Step out of your grape-stomping shoes for a moment and consider the big picture of 21st-century America. Humor abounds. On television, sitcoms are just part of the funscape; talk shows and reality TV thrive on snarky commentary and mockable outlandishness. In advertising, even blue-chip financial firms bank on humor to drive home a message ("What's in your cellar--er, wallet?").

And it's not just on TV. "Viral" jokes get e-mailed faster than you can say "spam." Billboards, magazine ads and Web sites are breeding grounds for irony, puns, cartoons and sight gags. In short, in a society where edgy is hip, humor has become a badge of honor in the marketplace of consumer goods.

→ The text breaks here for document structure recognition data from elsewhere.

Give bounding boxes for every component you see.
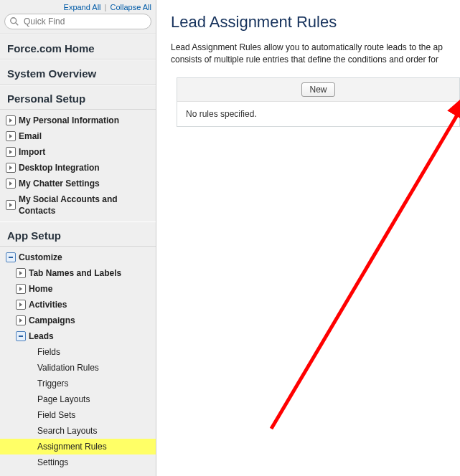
leads-child[interactable]: Fields	[0, 344, 156, 360]
search-icon	[9, 16, 19, 27]
svg-marker-4	[9, 150, 12, 154]
rules-toolbar: New	[177, 78, 459, 102]
collapse-icon	[6, 252, 16, 262]
page-title: Lead Assignment Rules	[171, 13, 460, 32]
svg-marker-5	[9, 166, 12, 170]
customize-node[interactable]: Customize	[0, 249, 156, 265]
nav-label: Search Layouts	[37, 425, 97, 437]
nav-label: Field Sets	[37, 409, 75, 421]
expand-icon	[6, 163, 16, 173]
collapse-icon	[16, 331, 26, 341]
personal-item[interactable]: Email	[0, 128, 156, 144]
nav-label: My Social Accounts and Contacts	[19, 194, 151, 216]
main-content: Lead Assignment Rules Lead Assignment Ru…	[156, 0, 460, 476]
collapse-all-link[interactable]: Collapse All	[111, 3, 151, 11]
desc-line-2: consists of multiple rule entries that d…	[171, 54, 438, 65]
svg-marker-10	[19, 287, 22, 291]
rules-empty-message: No rules specified.	[177, 102, 459, 126]
nav-label: Home	[29, 283, 52, 295]
expand-icon	[6, 115, 16, 125]
svg-rect-13	[19, 335, 23, 337]
customize-child[interactable]: Home	[0, 281, 156, 297]
nav-label: Import	[19, 146, 45, 158]
nav-label: Assignment Rules	[37, 441, 107, 452]
expand-icon	[16, 300, 26, 310]
expand-icon	[6, 147, 16, 157]
nav-label: My Chatter Settings	[19, 178, 100, 189]
forcecom-home-link[interactable]: Force.com Home	[0, 34, 156, 60]
svg-marker-3	[9, 134, 12, 138]
personal-item[interactable]: Import	[0, 144, 156, 160]
expand-icon	[6, 178, 16, 189]
leads-child[interactable]: Search Layouts	[0, 423, 156, 439]
nav-label: Page Layouts	[37, 394, 90, 405]
svg-marker-12	[19, 318, 22, 323]
link-separator: |	[105, 3, 107, 11]
customize-child[interactable]: Activities	[0, 297, 156, 313]
expand-icon	[16, 315, 26, 325]
leads-child[interactable]: Field Sets	[0, 407, 156, 423]
nav-label: Fields	[37, 346, 60, 358]
expand-icon	[16, 268, 26, 278]
customize-child[interactable]: Tab Names and Labels	[0, 265, 156, 281]
expand-icon	[16, 284, 26, 294]
personal-item[interactable]: Desktop Integration	[0, 160, 156, 176]
app-setup-tree: Customize Tab Names and LabelsHomeActivi…	[0, 247, 156, 473]
expand-icon	[6, 131, 16, 141]
svg-marker-2	[9, 118, 12, 123]
expand-all-link[interactable]: Expand All	[64, 3, 101, 11]
expand-icon	[6, 200, 16, 210]
nav-label: Tab Names and Labels	[29, 267, 121, 279]
nav-label: Email	[19, 130, 42, 142]
leads-child[interactable]: Triggers	[0, 376, 156, 391]
new-button[interactable]: New	[301, 82, 334, 97]
svg-marker-6	[9, 181, 12, 186]
svg-rect-8	[9, 257, 13, 258]
leads-label: Leads	[29, 330, 54, 342]
nav-label: My Personal Information	[19, 115, 119, 126]
system-overview-link[interactable]: System Overview	[0, 60, 156, 85]
page-description: Lead Assignment Rules allow you to autom…	[171, 42, 460, 66]
quick-find-input[interactable]	[22, 16, 146, 27]
svg-line-1	[16, 23, 19, 26]
leads-child[interactable]: Validation Rules	[0, 360, 156, 376]
quick-find-wrap[interactable]	[4, 14, 151, 29]
svg-marker-7	[9, 203, 12, 207]
nav-label: Activities	[29, 299, 67, 310]
app-setup-heading: App Setup	[0, 222, 156, 247]
personal-item[interactable]: My Personal Information	[0, 113, 156, 128]
nav-label: Settings	[37, 457, 68, 468]
setup-sidebar: Expand All | Collapse All Force.com Home…	[0, 0, 156, 476]
personal-setup-tree: My Personal InformationEmailImportDeskto…	[0, 110, 156, 222]
personal-setup-heading: Personal Setup	[0, 85, 156, 110]
leads-node[interactable]: Leads	[0, 328, 156, 344]
personal-item[interactable]: My Chatter Settings	[0, 176, 156, 191]
nav-label: Campaigns	[29, 315, 75, 326]
leads-child[interactable]: Page Layouts	[0, 391, 156, 407]
expand-collapse-links: Expand All | Collapse All	[4, 3, 151, 11]
svg-point-0	[11, 18, 17, 24]
sidebar-top: Expand All | Collapse All	[0, 0, 156, 34]
leads-child[interactable]: Settings	[0, 454, 156, 470]
desc-line-1: Lead Assignment Rules allow you to autom…	[171, 42, 443, 52]
customize-child[interactable]: Campaigns	[0, 313, 156, 328]
annotation-arrow	[142, 0, 460, 463]
leads-child-selected[interactable]: Assignment Rules	[0, 439, 156, 454]
nav-label: Validation Rules	[37, 362, 99, 373]
rules-panel: New No rules specified.	[177, 77, 460, 127]
svg-marker-9	[19, 271, 22, 275]
svg-marker-11	[19, 303, 22, 307]
personal-item[interactable]: My Social Accounts and Contacts	[0, 191, 156, 219]
nav-label: Triggers	[37, 378, 69, 389]
nav-label: Desktop Integration	[19, 162, 100, 173]
svg-line-14	[271, 95, 460, 429]
customize-label: Customize	[19, 252, 62, 263]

That said, there is no reason why every winery should be churning out giggle-inducing wines. On the other hand, because humor is so integrated into everyday living (and marketing), and because humor remains a proven way to get attention, maybe your brand can get more market traction from tweaking your packaging.

One might argue that screwtops alone have made wine a more humor-ripe product. After all, in an industry that has made tremendous strides undoing one of its own emblems of connoisseurship, people can see the upside of wineries that are obviously able to chuckle at themselves.

It all comes back to image. If humor is something you consider to be part of your brand identity, then the time is now to drop some strategic banana peels along the marketing pipeline. For some, this may mean new packaging. For others, humor marketing may reach into new humor terroir, so to speak--perhaps it's text on corks, funny giveaways at big walkaround tastings, maybe a humor-tinged special event at the winery. Again, there's no roadmap for injecting humor into a winery's marketing plan, but there is certainly humor to be found in just about any direction.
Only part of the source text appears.